▶ **ABOUT THIS EXERCISE**: Without including any images, repeat the listing below exactly.

DATA EXTRACT section start

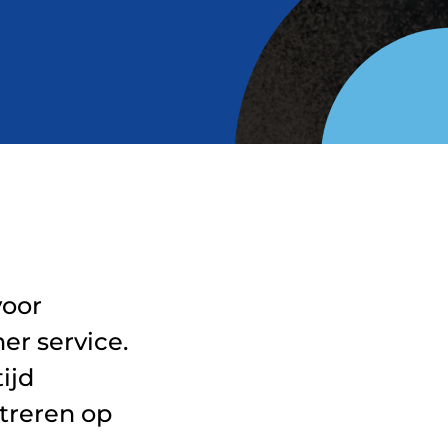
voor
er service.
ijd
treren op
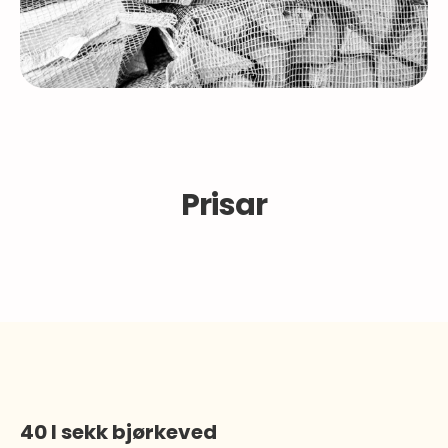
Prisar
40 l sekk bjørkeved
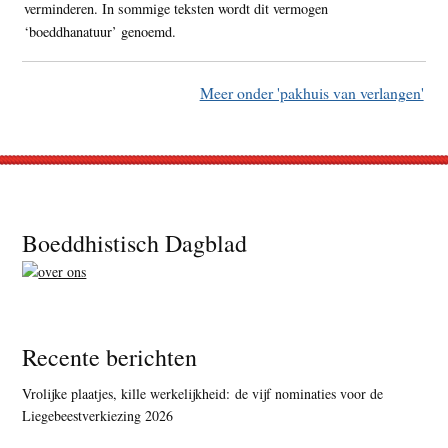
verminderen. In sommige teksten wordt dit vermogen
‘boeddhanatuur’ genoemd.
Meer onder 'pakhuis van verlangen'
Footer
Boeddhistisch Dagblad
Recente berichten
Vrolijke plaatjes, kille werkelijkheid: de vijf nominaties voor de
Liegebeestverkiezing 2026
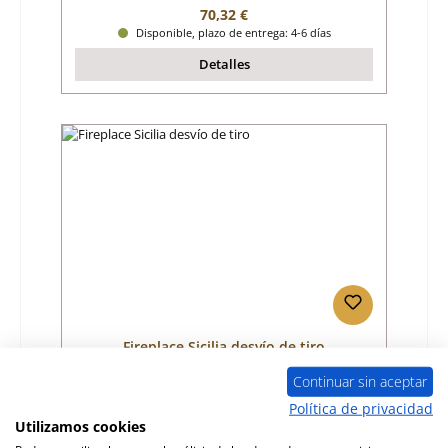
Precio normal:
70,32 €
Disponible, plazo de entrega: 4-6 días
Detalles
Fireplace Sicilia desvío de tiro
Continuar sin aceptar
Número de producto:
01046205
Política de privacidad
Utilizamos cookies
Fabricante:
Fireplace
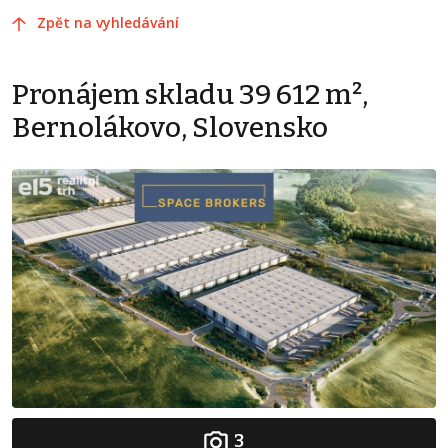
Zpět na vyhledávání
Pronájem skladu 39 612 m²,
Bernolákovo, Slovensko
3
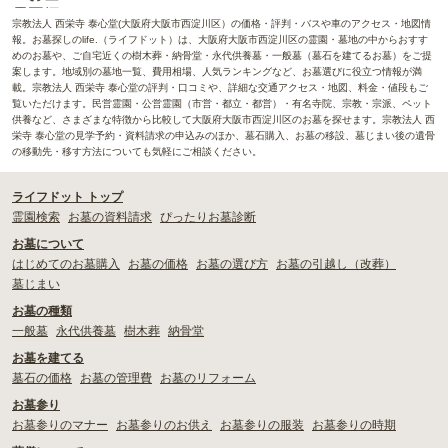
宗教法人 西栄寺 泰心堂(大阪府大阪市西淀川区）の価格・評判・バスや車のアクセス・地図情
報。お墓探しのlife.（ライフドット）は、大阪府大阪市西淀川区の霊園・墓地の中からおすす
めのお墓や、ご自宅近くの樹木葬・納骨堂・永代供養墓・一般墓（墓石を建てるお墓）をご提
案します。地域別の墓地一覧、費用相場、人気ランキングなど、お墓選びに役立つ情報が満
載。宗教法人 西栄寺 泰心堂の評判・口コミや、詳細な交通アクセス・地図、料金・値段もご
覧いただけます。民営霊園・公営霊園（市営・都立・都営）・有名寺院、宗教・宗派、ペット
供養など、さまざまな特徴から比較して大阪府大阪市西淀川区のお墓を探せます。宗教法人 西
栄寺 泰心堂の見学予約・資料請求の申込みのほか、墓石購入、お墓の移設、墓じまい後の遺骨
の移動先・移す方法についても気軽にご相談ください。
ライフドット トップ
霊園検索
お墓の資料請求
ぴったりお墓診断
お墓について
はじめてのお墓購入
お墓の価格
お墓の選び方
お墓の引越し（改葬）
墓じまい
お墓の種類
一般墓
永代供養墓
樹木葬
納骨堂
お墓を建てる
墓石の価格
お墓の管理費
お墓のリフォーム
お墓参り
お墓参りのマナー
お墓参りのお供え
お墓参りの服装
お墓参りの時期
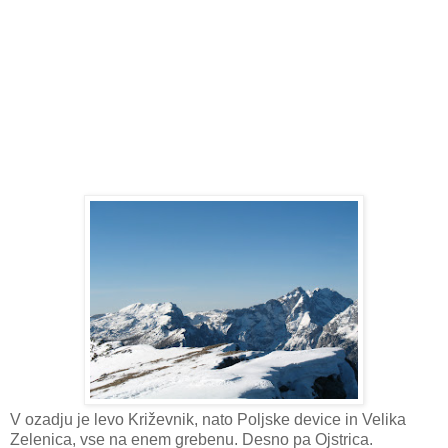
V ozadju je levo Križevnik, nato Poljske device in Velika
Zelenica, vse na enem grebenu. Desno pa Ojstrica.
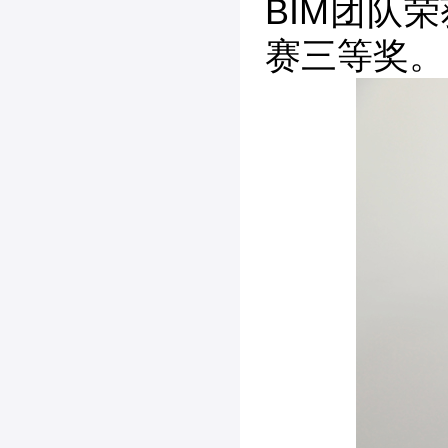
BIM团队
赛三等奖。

DATA EXTRACT section end

▶ **RESULT OF THE EXERCISE**:
voor
er service.
ijd
treren op
Prisar
40 l sekk bjørkeved
verminderen. In sommige teksten wordt dit vermogen
‘boeddhanatuur’ genoemd.
Meer onder 'pakhuis van verlangen'
Footer
Boeddhistisch Dagblad
Recente berichten
Vrolijke plaatjes, kille werkelijkheid: de vijf nominaties voor de
Liegebeestverkiezing 2026
Precio normal:
70,32 €
Disponible, plazo de entrega: 4-6 días
Detalles
Fireplace Sicilia desvío de tiro
Continuar sin aceptar
Número de producto:
01046205
Política de privacidad
Utilizamos cookies
Fabricante:
Fireplace
Zpět na vyhledávání
Pronájem skladu 39 612 m²,
Bernolákovo, Slovensko
3
宗教法人 西栄寺 泰心堂(大阪府大阪市西淀川区）の価格・評判・バスや車のアクセス・地図情
報。お墓探しのlife.（ライフドット）は、大阪府大阪市西淀川区の霊園・墓地の中からおすす
めのお墓や、ご自宅近くの樹木葬・納骨堂・永代供養墓・一般墓（墓石を建てるお墓）をご提
案します。地域別の墓地一覧、費用相場、人気ランキングなど、お墓選びに役立つ情報が満
載。宗教法人 西栄寺 泰心堂の評判・口コミや、詳細な交通アクセス・地図、料金・値段もご
覧いただけます。民営霊園・公営霊園（市営・都立・都営）・有名寺院、宗教・宗派、ペット
供養など、さまざまな特徴から比較して大阪府大阪市西淀川区のお墓を探せます。宗教法人 西
栄寺 泰心堂の見学予約・資料請求の申込みのほか、墓石購入、お墓の移設、墓じまい後の遺骨
の移動先・移す方法についても気軽にご相談ください。
ライフドット トップ
霊園検索
お墓の資料請求
ぴったりお墓診断
お墓について
はじめてのお墓購入
お墓の価格
お墓の選び方
お墓の引越し（改葬）
墓じまい
お墓の種類
一般墓
永代供養墓
樹木葬
納骨堂
お墓を建てる
墓石の価格
お墓の管理費
お墓のリフォーム
お墓参り
お墓参りのマナー
お墓参りのお供え
お墓参りの服装
お墓参りの時期
V ozadju je levo Križevnik, nato Poljske device in Velika
Zelenica, vse na enem grebenu. Desno pa Ojstrica.
BIM团队
赛三等奖。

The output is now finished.